Inna mama dodaje, również o Katowicach:
Moje dziecko leżało 3 miesiące na oiom w GcZD w Katowicach byłam zadowolona z opieki ! Pielęgniarki uczyły przewijać i wydaję pozytywna opinie później. Miesiac na chirurgii też ok!
Agnieszka Szwed, mama Jasia, autorka strony „Niepełnosprawne ciało? Pełnosprawne serce!” , opowiada o pobyciu w Zabrzu
Jak już był większy pod koniec pobytu (miał pol roku) i płakał w nocy to go brały do dyżurki i mu kołysanki śpiewały…
Jaś miał również operacje w Katowicach:
Choć warunki dla matek średnie i pielęgniarki bywają rożne w GCZD w Katowicach, to specjaliści sa najwyższej klasy. Teraz jak byliśmy na neurologii w zeszłym tygodniu, to na sali była babka co z Anglii specjalnie przyjechała. Jaś miał tam zastawki robione, retinopatię, jąderko i wszystko bez powikłań. A do łatwych pacjentów nie należy.
Po opublikowaniu mojego najnowszego wpisu byłam rozgoryczona, zła, podrażniona i w pewien sposób zrozpaczona.
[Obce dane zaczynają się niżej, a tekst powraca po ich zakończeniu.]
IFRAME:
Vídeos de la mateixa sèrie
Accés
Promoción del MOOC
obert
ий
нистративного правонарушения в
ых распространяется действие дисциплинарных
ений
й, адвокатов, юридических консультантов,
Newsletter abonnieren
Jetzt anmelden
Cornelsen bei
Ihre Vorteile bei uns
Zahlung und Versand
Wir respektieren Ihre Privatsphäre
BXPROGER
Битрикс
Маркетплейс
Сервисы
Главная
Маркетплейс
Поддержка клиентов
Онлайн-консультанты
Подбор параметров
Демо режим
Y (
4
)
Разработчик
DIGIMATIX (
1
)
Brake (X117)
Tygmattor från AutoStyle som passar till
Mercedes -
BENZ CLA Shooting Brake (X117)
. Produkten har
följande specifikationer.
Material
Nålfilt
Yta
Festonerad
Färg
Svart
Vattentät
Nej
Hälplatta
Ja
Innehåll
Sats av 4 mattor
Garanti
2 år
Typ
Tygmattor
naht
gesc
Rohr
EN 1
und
Wtedy, kiedy czytałam co mogło się dziać na Polnej w Poznaniu wieczorami, kiedy ze łzami w oczach pytałam PT, czy on pamięta, że Jaś po powrocie do domu był nauczony spania w niewyobrażalnym hałasie, że nie przeszkadzała mu pełna pielucha … Nigdy nie kwilił, nie płakał, nie dawał znaku, że coś mu przeszkadza … Dziecko, które miało okropną nadwrażliwość dotykową … Moje dziecko. A jednak ta pielucha.
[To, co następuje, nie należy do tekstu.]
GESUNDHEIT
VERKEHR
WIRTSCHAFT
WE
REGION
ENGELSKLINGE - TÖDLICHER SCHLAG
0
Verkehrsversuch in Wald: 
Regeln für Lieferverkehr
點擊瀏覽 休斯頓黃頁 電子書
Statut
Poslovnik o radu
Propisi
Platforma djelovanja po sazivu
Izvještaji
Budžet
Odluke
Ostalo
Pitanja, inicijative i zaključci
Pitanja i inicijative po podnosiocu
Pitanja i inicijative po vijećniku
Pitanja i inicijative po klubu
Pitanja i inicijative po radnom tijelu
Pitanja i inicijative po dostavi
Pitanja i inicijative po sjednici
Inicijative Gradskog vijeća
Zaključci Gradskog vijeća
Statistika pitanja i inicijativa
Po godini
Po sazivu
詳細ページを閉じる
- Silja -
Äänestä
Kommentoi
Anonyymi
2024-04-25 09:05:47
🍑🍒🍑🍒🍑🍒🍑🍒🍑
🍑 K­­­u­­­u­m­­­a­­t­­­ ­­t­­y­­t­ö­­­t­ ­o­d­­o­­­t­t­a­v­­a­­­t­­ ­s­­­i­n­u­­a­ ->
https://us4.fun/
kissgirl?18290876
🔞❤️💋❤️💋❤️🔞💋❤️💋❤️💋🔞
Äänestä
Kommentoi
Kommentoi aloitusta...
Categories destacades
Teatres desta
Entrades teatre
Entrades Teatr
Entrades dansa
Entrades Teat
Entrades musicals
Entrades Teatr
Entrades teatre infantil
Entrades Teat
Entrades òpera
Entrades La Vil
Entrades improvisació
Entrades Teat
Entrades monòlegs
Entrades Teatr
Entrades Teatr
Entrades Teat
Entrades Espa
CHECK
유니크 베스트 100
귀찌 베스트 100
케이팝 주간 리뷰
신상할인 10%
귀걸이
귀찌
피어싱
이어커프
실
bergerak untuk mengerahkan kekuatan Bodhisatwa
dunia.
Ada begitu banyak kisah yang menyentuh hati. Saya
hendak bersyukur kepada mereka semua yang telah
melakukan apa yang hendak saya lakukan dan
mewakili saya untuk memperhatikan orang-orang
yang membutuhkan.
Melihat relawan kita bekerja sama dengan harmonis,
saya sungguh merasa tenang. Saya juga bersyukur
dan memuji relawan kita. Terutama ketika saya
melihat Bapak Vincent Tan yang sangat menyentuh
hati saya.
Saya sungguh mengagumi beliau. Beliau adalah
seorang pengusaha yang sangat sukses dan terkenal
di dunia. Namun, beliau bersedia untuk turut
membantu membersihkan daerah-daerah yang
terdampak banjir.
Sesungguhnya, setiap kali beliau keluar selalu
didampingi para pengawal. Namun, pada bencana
Ten wpis powstaje, żebyście nie musieli się buntować przeciwko wszystkim. Czarne owce, to nadal bardzo widoczne stado na wszystkich oddziałach. Podobne historie można opowiedzieć z patologii ciąży, na której notabene spędziłam dwa miesiące, zanim urodziłam Jacha. Tam również były różne osoby, tak różne, że niekiedy nie było porównań. Niebo z Ziemią, ogień z wodą. Były takie, które miały pretensje, że w nocy ktoś czegoś chce i takie, które przychodziły w nocy i pomagały, bez żadnego „ale”. Była i taka, która wioząc mnie na porodówkę, trzymała mnie za rękę i mówiła: „Dasz radę, tyle wytrzymałaś„. Była i taka, która zniesmaczona krzyczała do mnie: „Wszystkie się tak dzisiaj drą, a ja jeszcze śniadania nie jadłam”. Szpital na swoim fanpage skomentował to tak: „W żadnym wypadku nie będę zaprzeczać, ale mamy prawie 1000 pracowników, zawsze zdarzy się kilka czarnych owieczek.„
O czarnych owcach już nigdy nikt nie zapomni. Ale wśród czarnych owiec, są latające ponad nimi Anioły. Anioły zapamiętane do końca życia. Przez wdzięcznych rodziców.